Movin’ On Up: Nora Castellanos, whose daughter is considered a migrant student, is taking ESL classes at Hartnell to earn a new degree, get a job and help her husband go to school.

Class Differences

Monterey County counts half the migrant students it had a decade ago.

F or nearly as long as she can remember, Abigail Romero had two homes: Salinas and Imperial Valley, in Southern California. She and her two siblings were migrant students, hitting the road twice a year with their family to chase crops and economic opportunity.

Three years ago her father, an agriculture company supervisor, got a job that allows him to stay put. For the first time, Romero, now a senior at Greenfield High School, could plant roots.

Romero says constantly changing schools caused complications, like scheduling hiccups and misaligned classes. Sometimes she’d end up in a class, like math, that was moving quicker than her previous one. “I’d stress out about it, because I’d stay up super late trying to figure it out,” she says.

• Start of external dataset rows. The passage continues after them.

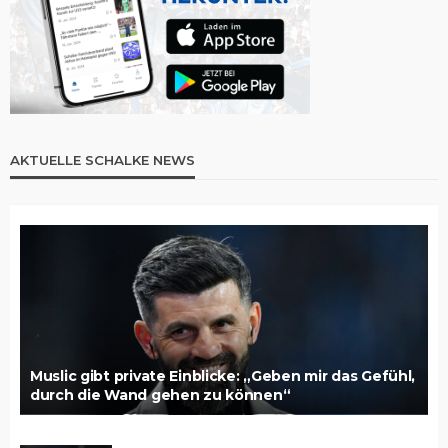
AKTUELLE SCHALKE NEWS
Muslic gibt private Einblicke: „Geben mir das Gefühl,
durch die Wand gehen zu können“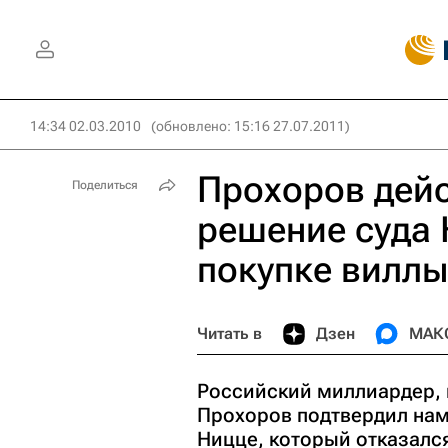
14:34 02.03.2010
(обновлено: 15:16 27.07.2011)
Прохоров дейс
Поделиться
решение суда 
покупке виллы
Читать в
Дзен
МАК
Российский миллиардер, 
Прохоров подтвердил нам
Ницце, который отказался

Now, she says, it’s easier to stay on top of her studies, and her grades have improved.

For students like Romero, the chance to settle is a good thing academically. Overall, migrant students score slightly lower on the California Standards Tests and have a slightly higher dropout rate than non-migrant students.

The number of migrant students has declined significantly in the past decade. In 2011 there were nearly 14,000 in Monterey County, down from approximately 29,000 in 2003, according to data provided by the county’s Migrant Education Program. Experts say the decline could be explained, in part, by migrant parents putting a higher emphasis on their children’s education.

Officials encourage parents to limit disruptions in their kids’ schooling, says Ernesto Vela, coordinator at the county’s Migrant Education Program. Sometimes this translates into situations in which parents head out on a migration route but leave their kids with relatives.

It isn’t just a desire to create a stable educational environment that prompts parents to migrate alone. They might want to test the economic waters of a place before bringing the rest of their family, rather than risk a move without a job. And for people with undocumented children, it could be safer to leave them behind when traveling to states with strict immigration laws, like Arizona.

Changing migration patterns and industry practices also factor in to the overall migrant decline. For example, in Ventura, where strawberries are grown part of the year, new crops are being introduced so workers can stay year round, says Karen Cadiero-Kaplan, director of the California Department of Education’s English Learner Support Division.

Nora Castellanos ventured from Salinas to Texas in December, hoping her husband might find a better job. But by January, prospects were petering out; she came back early, rather than risk her first-grader missing school.

Castellanos, who was a lawyer in Mexico but now works part-time at a childcare center, places a premium on education and family. Though her husband is no longer on a migration route, if he was, Castellanos says she’d want to join him, despite possible disruptions in her daughter’s schooling.

“In the ideal, we wouldn’t want students to be migrant,” Vela says. “The best scenario for a student is in their class, with their highly qualified teacher, in their school.”

That’s the case for Romero, who is rooted in Monterey County for now. But she may pick up again soon, when she hears from UCLA and CSU Long Beach about her college applications. Then it could be another trip down south.